I remembered seeing Tillie at a few of our games. She still had most of her beauty then. “Weren’t they just drinking buddies?” I said.

“Well, maybe so. Tillie is everyone’s drinking buddy, isn’t she?” Mom stood. “Would you like ice cream on your pie?”

“Sure.”

She went into the kitchen. I heard the microwave start, the freezer door open and shut, a fork clink. My mother was never this quiet. She came back and set the pie and a cup of coffee in front of me. “Thanks, Mom,” I said. I nodded at the chair across the table. “Remember when Coach used to come to dinner?”

“Of course. The man was a garbage disposal.”

“Do you remember how he always used to talk about coaching in Canada, how great the kids were up there?”

“Vaguely, dear. I never paid much attention to all that hockey stuff.”

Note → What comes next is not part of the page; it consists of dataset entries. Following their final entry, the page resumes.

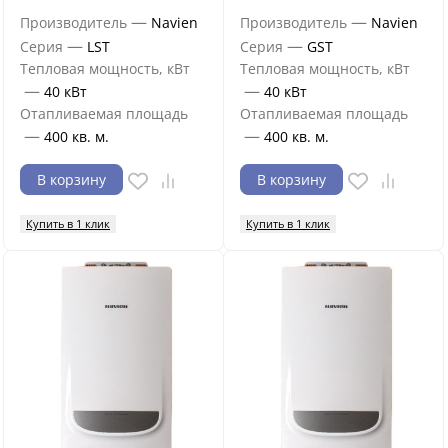
—
—
Производитель
Navien
Производитель
Navien
—
—
Серия
LST
Серия
GST
Тепловая мощность, кВт
Тепловая мощность, кВт
—
—
40 кВт
40 кВт
Отапливаемая площадь
Отапливаемая площадь
—
—
400 кв. м.
400 кв. м.
В корзину
В корзину
Купить в 1 клик
Купить в 1 клик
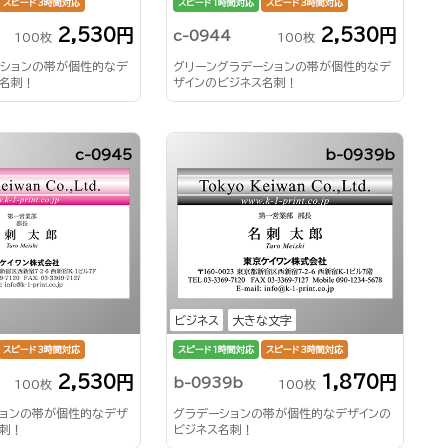
スピード3時間対応
スピード1時間対応
スピード3時間対応
2,530円
2,530円
c-0944
100枚
100枚
ーションの帯が個性的なデ
グリーングラデーションの帯が個性的なデ
ス名刺！
ザインのビジネス名刺！
c-0945
b-0939b
ビジネス
大きな文字
スピード3時間対応
スピード1時間対応
スピード3時間対応
2,530円
1,870円
b-0939b
100枚
100枚
ションの帯が個性的なデザ
グラデーションの帯が個性的なデザインの
名刺！
ビジネス名刺！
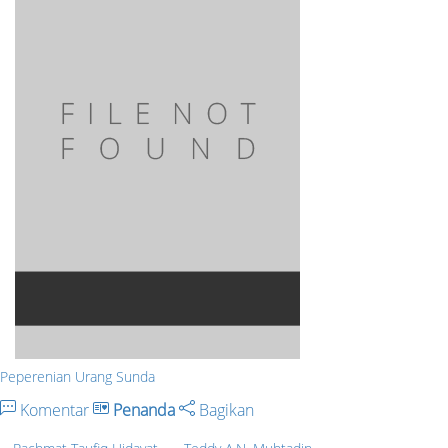
Peperenian Urang Sunda
Komentar
Penanda
Bagikan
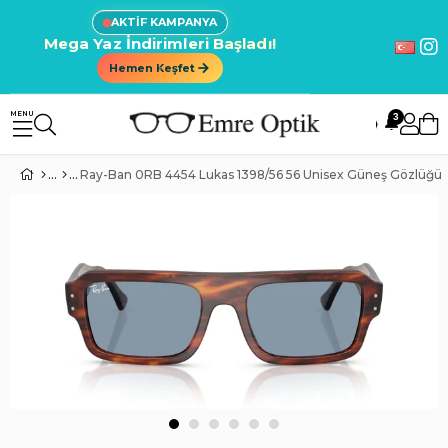
AKTİF KAMPANYA
Mega Yaz İndirimleri Başladı!
Hemen Keşfet
3
🔔
Ray-Ban 0RB 4454 Lukas 1398/56 56 Unisex Güneş Gözlüğü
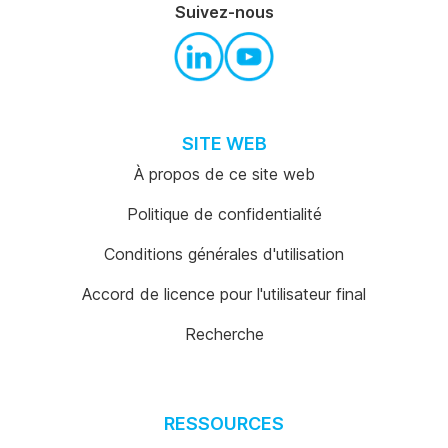
Suivez-nous
SITE WEB
À propos de ce site web
Politique de confidentialité
Conditions générales d'utilisation
Accord de licence pour l'utilisateur final
Recherche
RESSOURCES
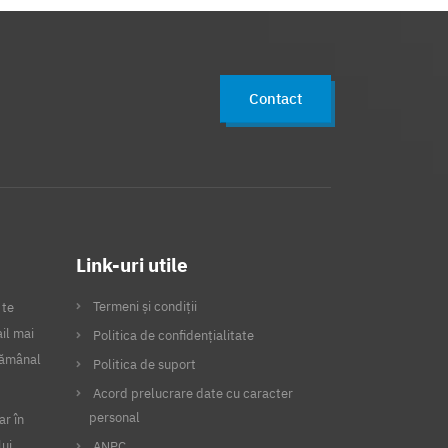
Contact
Link-uri utile
Termeni și condiții
 te
il mai
Politica de confidențialitate
ptămânal
Politica de suport
Acord prelucrare date cu caracter
personal
ar în
lui
ANPC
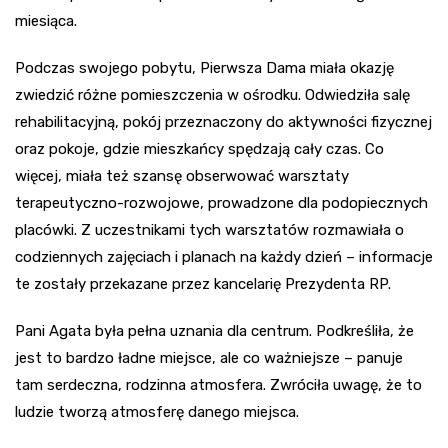
miesiąca.
Podczas swojego pobytu, Pierwsza Dama miała okazję
zwiedzić różne pomieszczenia w ośrodku. Odwiedziła salę
rehabilitacyjną, pokój przeznaczony do aktywności fizycznej
oraz pokoje, gdzie mieszkańcy spędzają cały czas. Co
więcej, miała też szansę obserwować warsztaty
terapeutyczno-rozwojowe, prowadzone dla podopiecznych
placówki. Z uczestnikami tych warsztatów rozmawiała o
codziennych zajęciach i planach na każdy dzień – informacje
te zostały przekazane przez kancelarię Prezydenta RP.
Pani Agata była pełna uznania dla centrum. Podkreśliła, że
jest to bardzo ładne miejsce, ale co ważniejsze – panuje
tam serdeczna, rodzinna atmosfera. Zwróciła uwagę, że to
ludzie tworzą atmosferę danego miejsca.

Yes, she did, I thought. She was always asking whether the parents in Canada were as obnoxious as the ones in Michigan. “You don’t remember him saying anything about taking a year off from coaching, do you?”

“I remember him talking about all those championships he almost won.” Four fantastic years, I thought. “Your mother’s an old lady, Gussy. It’s all a blur now.”

I set my fork down. “Mom. I know we’ve never really talked about this.”